The Girl Who Drank the Moon(22)



Her eyes slid from one end of him to the other, up, down, and sideways, never finding purchase. She couldn’t pin him down.

“Do I know you?” she said slowly.

“No, ma’am,” Antain said.

“You look”—she swallowed—“familiar.” Each word seemed to be drawn from a very deep well.

Antain looked around. There was also a small table with more paper, but this was drawn on. Strange, intricate maps with words he didn’t understand and markings he did not know. And all of them with the same phrase written in the bottom right corner: “She is here; she is here; she is here.”

Who is here? Antain wondered.

“Ma’am, I am a member of the Council. Well, a provisional member. An Elder-in Training.”

“Ah,” she said, and she slumped back down onto the bed, staring blankly at the ceiling. “You. I remember you. Have you come to ridicule me, too?”

She closed her eyes and laughed.

Antain stepped backward. He felt a shiver at the sound of her laugh, as though someone was slowly pouring a tin of cold water down his back. He looked up at the paper birds hanging from the ceiling. Strange, but all of them were suspended from what looked like strands of long, black, wavy hair. And even stranger: they were all facing him. Had they been facing him before?

Antain’s palms began to sweat.

“You should tell your uncle,” she said very, very slowly, laying each word next to the one before, like a long, straight line of heavy, round stones, “that he was wrong. She is here. And she is terrible.”

She is here, the map said.

She is here.

She is here.

She is here.

But what did it mean?

“Who is where?” Antain asked, in spite of himself. Why was he talking to her? One can’t, he reminded himself, reason with the mad. It can’t be done. The paper birds rustled overhead. It must be the wind, Antain thought.

“The child he took? My child?” She gave a hollow laugh. “She didn’t die. Your uncle thinks she is dead. Your uncle is wrong.”

“Why would he think she is dead? No one knows what the Witch does with the children.” He shivered again. There was a shivery, rustling sound to his left, like the flapping of a paper wing. He turned but nothing moved. He heard it again at his right. Again. Nothing.

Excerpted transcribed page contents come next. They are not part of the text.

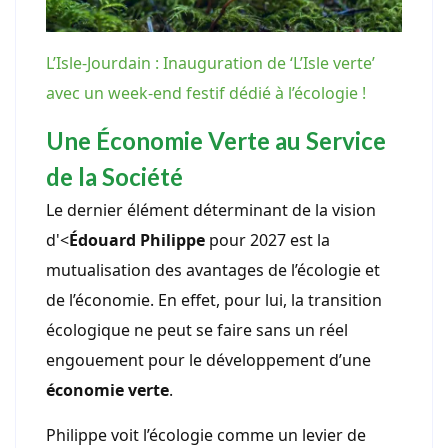
L’Isle-Jourdain : Inauguration de ‘L’Isle verte’
avec un week-end festif dédié à l’écologie !
Une Économie Verte au Service
de la Société
Le dernier élément déterminant de la vision
d'<
Édouard Philippe
pour 2027 est la
mutualisation des avantages de l’écologie et
de l’économie. En effet, pour lui, la transition
écologique ne peut se faire sans un réel
engouement pour le développement d’une
économie verte
.
Philippe voit l’écologie comme un levier de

“All I know is this,” the mother said as she pulled herself unsteadily to her feet. The paper birds began to lift and swirl.

It is just the wind, Antain told himself.

“I know where she is.”

I am imagining things.

“I know what you people have done.”

Something is crawling down my neck. My god. It’s a hummingbird. And—OUCH!

A paper raven swooped across the room, slicing its wing across Antain’s cheek, cutting it open, letting him bleed.

Antain was too amazed to cry out.

“But it doesn’t matter. Because the reckoning is coming. It’s coming. It’s coming. And it is nearly here.”

She closed her eyes and swayed. She was clearly mad. Indeed, her madness hung about her like a cloud, and Antain knew he had to get away, lest he become infected by it. He pounded on the door, but it didn’t make any sound. “LET ME OUT,” he shouted to the Sisters, but his voice seemed to die the moment it fell from his mouth. He could feel his words thud on the ground at his feet. Was he catching madness? Could such a thing happen? The paper birds shuffled and shirred and gathered. They lifted in great waves.

“PLEASE!” he shouted as a paper swallow went for his eyes and two paper swans bit his feet. He kicked and swatted, but they kept coming.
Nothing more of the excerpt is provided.